- Interactive map of Koderma Wildlife Sanctuary
- Location: Koderma district, Jharkhand, India
- Coordinates: 24°31′N 85°34′E﻿ / ﻿24.51°N 85.57°E
- Area: 150.62 square kilometres (58.15 sq mi)
- Established: 1985
- Website: http://www.forest.jharkhand.gov.in/

= Koderma Wildlife Sanctuary =

Koderma Wildlife Sanctuary is located in the northern part of Koderma (community development block) in the Koderma subdivision of the Koderma district in the state of Jharkhand, India.

==Geography==

===Location===
Koderma Wildlife Sanctuary is located around and is close to the Gautam Budha Wildlife Sanctuary in the Gaya district of Bihar. It is spread over an area of 150.62 km2.

Note: The map alongside presents some of the notable locations in the district.
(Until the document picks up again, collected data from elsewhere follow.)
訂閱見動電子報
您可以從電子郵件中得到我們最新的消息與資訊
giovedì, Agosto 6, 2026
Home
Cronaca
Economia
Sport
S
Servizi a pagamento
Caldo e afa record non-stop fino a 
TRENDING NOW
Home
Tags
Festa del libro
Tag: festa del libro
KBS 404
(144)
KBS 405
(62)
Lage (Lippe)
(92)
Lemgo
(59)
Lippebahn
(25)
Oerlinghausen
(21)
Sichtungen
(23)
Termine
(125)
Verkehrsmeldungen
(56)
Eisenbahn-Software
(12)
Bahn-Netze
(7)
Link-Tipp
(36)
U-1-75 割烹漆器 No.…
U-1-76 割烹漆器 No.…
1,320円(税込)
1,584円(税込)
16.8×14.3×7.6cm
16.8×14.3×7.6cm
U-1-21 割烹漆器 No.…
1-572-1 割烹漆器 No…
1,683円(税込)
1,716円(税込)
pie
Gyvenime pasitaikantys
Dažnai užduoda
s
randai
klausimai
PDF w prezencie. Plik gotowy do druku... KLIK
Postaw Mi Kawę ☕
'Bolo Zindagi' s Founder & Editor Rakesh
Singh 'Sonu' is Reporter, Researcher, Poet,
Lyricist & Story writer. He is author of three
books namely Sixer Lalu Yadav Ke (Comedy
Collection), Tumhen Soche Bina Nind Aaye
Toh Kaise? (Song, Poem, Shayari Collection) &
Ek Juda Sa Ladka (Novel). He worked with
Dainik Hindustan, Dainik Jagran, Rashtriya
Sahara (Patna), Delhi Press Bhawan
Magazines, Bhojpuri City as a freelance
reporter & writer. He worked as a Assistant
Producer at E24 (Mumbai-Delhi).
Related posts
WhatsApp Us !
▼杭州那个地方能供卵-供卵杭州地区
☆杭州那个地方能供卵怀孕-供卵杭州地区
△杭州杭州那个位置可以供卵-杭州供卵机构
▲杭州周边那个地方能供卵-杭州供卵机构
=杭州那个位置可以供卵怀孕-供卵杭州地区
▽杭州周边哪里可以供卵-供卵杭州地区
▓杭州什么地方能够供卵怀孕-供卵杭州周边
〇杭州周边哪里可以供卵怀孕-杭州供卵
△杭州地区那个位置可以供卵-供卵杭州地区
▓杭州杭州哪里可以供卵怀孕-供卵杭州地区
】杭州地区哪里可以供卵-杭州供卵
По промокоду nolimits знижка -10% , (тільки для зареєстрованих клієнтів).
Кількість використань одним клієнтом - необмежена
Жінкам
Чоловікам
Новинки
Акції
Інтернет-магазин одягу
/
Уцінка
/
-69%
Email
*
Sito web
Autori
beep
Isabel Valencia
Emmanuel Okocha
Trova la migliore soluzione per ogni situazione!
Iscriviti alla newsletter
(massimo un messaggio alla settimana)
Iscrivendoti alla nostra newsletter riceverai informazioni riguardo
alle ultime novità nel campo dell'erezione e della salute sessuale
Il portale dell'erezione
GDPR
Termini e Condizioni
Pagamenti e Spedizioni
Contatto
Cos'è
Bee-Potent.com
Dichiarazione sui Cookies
All places marked in the map are linked in the larger full screen map.

==The sanctuary==
Koderma Forest Division has 150.62 km2 as a reserved forest. The reserved forest area of Koderma district is declared as wild life sanctuary and is under administrative control of wild life division Hazaribagh. Koderma wildlife sanctuary consists of hilly ranges of dry deciduous forests and has plenty of rivulets. The principal trees in the forests are: Sal, Bija, Gamhar, Khair, Palash, Salai, Semal, Bair, Arjun, Karam, Siris, Kaj, Kend, Mahulan, Mahua, Karanj, Ratti etc.

The wildlife includes chital, sambar, barking deer, nilgai, wild boar, jackal, wolf, fox, hyena, leopard, sloth bear, langur, giant squirrel, porcupine etc. besides a variety of bird and reptile species.

There are watch towers at Dwajadhari Pahar, Meghatari and Taraghati. There is a forest rest houses at Meghatari. Koderma has various government and private facilities for fooding and lodging.